## [The records]
------------------------

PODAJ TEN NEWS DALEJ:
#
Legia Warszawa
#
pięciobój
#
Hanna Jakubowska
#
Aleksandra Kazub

------------------------

## [Work required]
Each record needs to be duplicated exactly as given.

## [Result for this exercise]
PODAJ TEN NEWS DALEJ:
#
Legia Warszawa
#
pięciobój
#
Hanna Jakubowska
#
Aleksandra Kazub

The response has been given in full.